NPR released its "Ultimate Backseat Bookshelf" this week - its recommendations of "books that every 9- to 14-year-old should read," in the words of the call for listener suggestions. That phrasing sticks in my craw; I'm sure the intent was to highlight the awesomeness of the books, but it comes off as prescriptive, and if there's one thing I'd love all whatever-to-whatever-year-olds to learn, it's that they can make reading into whatever kind of experience they want by choosing their own reading material.
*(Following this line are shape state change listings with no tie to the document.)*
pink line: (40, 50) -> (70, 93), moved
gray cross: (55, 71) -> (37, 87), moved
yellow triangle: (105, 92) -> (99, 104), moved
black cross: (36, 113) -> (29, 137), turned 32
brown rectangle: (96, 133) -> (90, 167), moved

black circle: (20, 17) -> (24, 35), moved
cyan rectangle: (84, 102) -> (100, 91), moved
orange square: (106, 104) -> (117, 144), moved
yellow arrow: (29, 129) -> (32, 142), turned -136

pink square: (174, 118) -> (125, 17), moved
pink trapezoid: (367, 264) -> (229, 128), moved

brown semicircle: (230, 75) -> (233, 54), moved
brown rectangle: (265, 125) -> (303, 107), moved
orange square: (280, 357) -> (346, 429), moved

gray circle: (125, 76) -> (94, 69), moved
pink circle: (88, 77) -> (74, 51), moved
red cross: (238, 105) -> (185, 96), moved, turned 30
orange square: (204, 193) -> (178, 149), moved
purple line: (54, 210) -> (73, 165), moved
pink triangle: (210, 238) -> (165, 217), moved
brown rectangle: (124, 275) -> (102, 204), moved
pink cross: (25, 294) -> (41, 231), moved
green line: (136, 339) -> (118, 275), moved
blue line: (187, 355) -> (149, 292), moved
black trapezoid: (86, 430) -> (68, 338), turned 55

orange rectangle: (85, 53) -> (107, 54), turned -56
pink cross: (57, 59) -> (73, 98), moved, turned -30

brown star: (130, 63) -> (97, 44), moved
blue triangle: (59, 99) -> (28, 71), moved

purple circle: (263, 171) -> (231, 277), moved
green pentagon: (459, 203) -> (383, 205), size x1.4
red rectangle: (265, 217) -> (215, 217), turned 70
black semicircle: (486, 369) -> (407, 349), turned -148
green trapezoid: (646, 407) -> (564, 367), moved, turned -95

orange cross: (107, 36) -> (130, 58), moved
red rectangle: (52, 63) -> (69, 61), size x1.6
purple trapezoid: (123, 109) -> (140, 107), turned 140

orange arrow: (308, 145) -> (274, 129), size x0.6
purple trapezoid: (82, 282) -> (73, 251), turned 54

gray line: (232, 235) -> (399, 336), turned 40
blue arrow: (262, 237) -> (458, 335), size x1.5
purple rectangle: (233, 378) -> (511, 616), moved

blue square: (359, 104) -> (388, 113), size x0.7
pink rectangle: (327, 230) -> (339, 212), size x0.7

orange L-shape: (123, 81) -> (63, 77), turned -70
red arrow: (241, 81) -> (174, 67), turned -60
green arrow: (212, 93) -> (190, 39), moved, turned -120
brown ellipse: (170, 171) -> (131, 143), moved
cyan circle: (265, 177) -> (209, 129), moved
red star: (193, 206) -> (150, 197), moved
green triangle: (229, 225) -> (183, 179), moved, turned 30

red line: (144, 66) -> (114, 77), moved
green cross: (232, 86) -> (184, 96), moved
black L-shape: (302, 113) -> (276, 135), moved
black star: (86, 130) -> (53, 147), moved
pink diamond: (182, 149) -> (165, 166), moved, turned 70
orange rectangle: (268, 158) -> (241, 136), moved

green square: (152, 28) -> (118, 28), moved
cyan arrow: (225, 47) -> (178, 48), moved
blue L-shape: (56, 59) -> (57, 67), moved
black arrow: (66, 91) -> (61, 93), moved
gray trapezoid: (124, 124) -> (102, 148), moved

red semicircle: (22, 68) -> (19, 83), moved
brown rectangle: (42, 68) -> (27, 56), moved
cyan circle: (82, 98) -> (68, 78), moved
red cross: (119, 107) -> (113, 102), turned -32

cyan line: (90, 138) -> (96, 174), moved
And once you get rid of that "should" business, it's a great list that sends exactly that message. Like the extensive summer reading list from our local schools, this list is broken into categories that practically scream, "You get to spend your reading life on whatever kinds of books you want!" You like magic? The NPR list has a "Fantasy Worlds" category. Prefer a cozier read? Try something from the "Family Life" list. Graphic novels count. So does nonfiction, with or without lots of pictures (or adolescent snark from a certain young diarist). You can read about kids whose backgrounds are like your own or different from your own, whoever you are. You can read a book that says "ages 9 to 12" when you're 8 or 13, and you can skip a book that doesn't look interesting and, if you want, come back to it when you're 29 or 92.
"Must-read" in the sense that we might call a summer blockbuster a "must-see?" Heck yes. I just hope no one's looking at that list as "must-read" in the homework sense.